*** Block opens ***

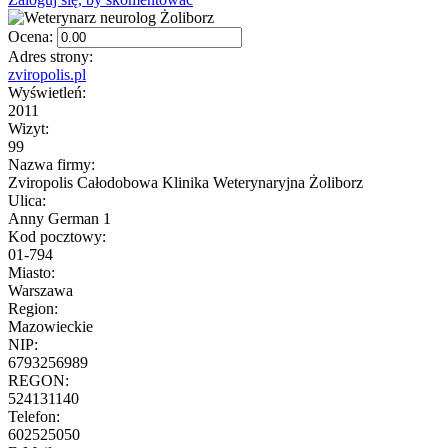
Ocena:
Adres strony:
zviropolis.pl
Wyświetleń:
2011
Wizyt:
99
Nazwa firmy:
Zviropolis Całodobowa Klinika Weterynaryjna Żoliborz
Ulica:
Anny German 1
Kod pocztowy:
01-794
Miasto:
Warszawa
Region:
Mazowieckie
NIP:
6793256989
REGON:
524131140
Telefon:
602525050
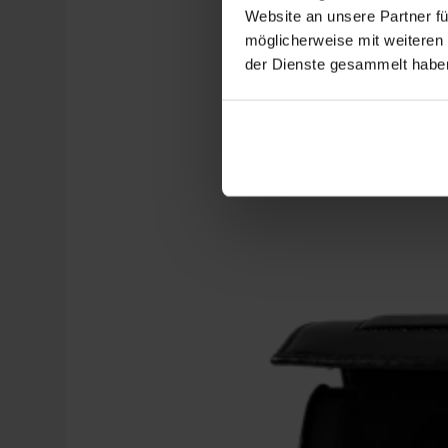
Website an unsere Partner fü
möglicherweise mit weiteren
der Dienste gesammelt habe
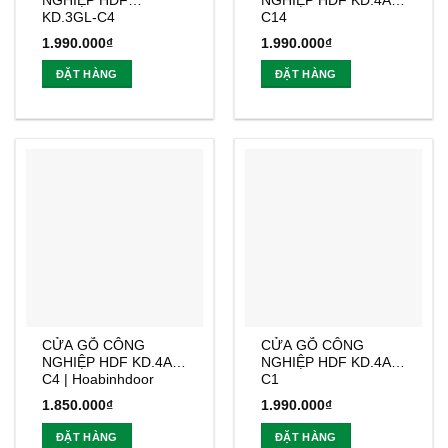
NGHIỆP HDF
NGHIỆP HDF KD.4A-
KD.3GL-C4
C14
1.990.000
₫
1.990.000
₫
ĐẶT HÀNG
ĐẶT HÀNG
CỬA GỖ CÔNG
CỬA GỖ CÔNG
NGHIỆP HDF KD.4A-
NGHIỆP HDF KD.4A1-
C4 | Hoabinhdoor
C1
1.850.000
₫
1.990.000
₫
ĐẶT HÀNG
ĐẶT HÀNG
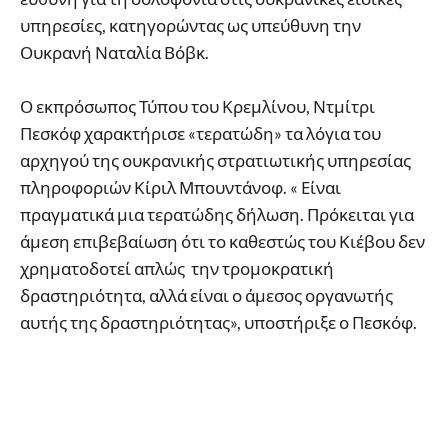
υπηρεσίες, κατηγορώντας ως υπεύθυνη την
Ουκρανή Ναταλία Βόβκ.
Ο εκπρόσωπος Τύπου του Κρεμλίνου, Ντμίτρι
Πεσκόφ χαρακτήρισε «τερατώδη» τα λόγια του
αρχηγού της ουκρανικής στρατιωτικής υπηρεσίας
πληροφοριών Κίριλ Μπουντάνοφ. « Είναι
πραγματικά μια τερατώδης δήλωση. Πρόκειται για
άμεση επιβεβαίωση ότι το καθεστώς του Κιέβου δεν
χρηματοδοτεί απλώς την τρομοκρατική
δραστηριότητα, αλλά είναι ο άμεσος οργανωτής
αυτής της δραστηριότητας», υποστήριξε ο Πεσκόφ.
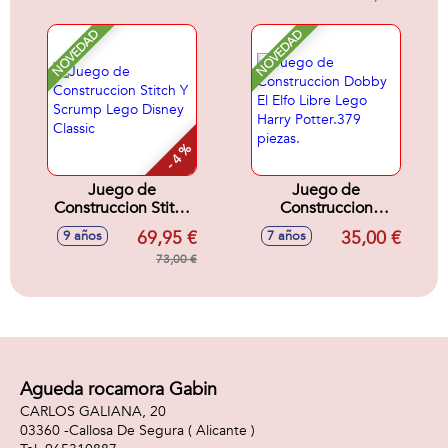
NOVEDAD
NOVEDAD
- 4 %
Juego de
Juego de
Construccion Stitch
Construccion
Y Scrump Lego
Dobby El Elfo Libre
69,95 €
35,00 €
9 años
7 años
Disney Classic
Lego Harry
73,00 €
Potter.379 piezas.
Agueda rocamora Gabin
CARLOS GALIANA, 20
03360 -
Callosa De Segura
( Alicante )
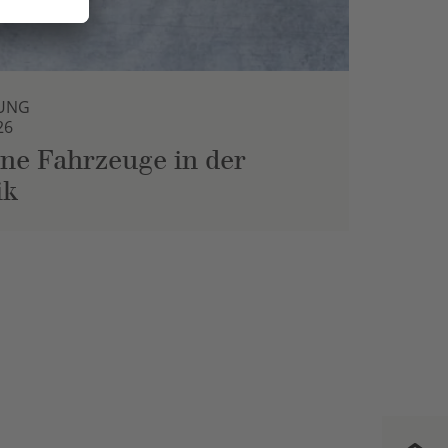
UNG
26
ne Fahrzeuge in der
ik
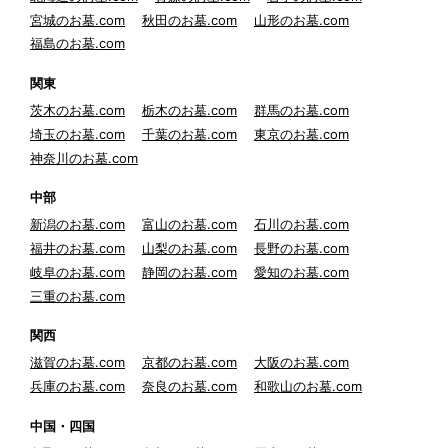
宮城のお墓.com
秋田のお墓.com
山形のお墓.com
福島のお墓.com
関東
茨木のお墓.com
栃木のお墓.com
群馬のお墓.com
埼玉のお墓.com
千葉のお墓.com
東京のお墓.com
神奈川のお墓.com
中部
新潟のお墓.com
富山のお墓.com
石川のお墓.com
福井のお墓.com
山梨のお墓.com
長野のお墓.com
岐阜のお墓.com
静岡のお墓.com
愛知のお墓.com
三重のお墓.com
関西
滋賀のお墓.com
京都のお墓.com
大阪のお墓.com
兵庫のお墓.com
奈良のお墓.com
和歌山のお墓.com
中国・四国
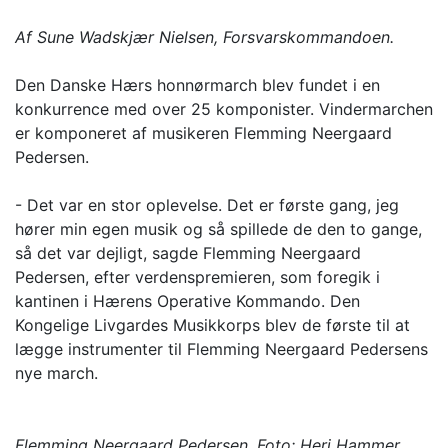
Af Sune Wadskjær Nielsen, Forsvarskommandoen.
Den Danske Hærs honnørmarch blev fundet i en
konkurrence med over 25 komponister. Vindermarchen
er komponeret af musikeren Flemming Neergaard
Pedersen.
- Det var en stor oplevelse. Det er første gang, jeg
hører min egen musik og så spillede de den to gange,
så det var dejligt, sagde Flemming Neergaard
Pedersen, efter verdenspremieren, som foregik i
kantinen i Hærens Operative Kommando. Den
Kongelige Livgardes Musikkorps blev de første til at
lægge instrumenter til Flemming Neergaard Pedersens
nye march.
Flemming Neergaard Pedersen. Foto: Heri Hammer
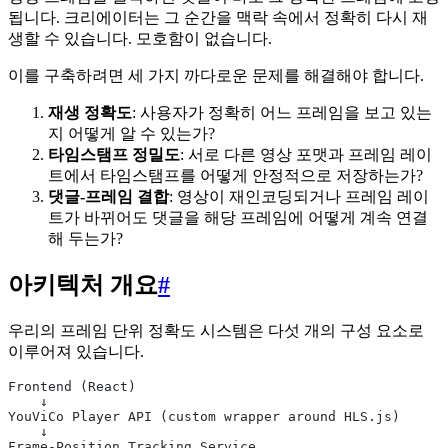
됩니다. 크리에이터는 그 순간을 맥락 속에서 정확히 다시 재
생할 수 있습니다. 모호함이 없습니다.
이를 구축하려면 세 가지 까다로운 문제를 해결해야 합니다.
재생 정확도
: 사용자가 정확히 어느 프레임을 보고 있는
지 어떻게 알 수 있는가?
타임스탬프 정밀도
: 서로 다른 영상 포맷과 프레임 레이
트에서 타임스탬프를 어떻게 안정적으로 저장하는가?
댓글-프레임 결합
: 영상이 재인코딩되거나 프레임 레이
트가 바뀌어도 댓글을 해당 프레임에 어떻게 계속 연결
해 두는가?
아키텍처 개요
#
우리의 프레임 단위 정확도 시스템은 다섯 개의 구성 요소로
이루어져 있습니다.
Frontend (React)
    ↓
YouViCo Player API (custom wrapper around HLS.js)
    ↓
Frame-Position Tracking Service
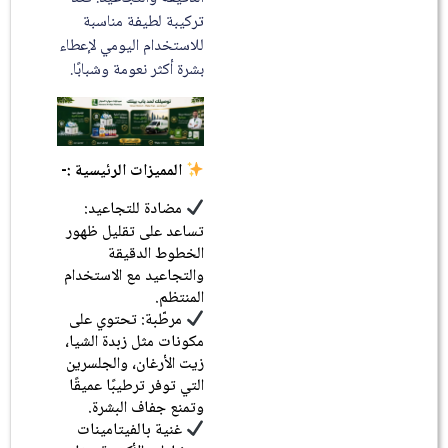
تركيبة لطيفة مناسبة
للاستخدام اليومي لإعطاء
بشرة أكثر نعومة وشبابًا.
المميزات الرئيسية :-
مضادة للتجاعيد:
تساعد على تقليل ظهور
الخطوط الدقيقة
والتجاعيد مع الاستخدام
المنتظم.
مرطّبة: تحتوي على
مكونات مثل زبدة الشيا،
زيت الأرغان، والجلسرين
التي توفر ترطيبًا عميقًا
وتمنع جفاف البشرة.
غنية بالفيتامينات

*** Block closes ***

▶ _Your objective_:
Copy only the lines in the listing that contain "Flemming".

▶ _Output below_:
er komponeret af musikeren Flemming Neergaard
så det var dejligt, sagde Flemming Neergaard
lægge instrumenter til Flemming Neergaard Pedersens
Flemming Neergaard Pedersen. Foto: Heri Hammer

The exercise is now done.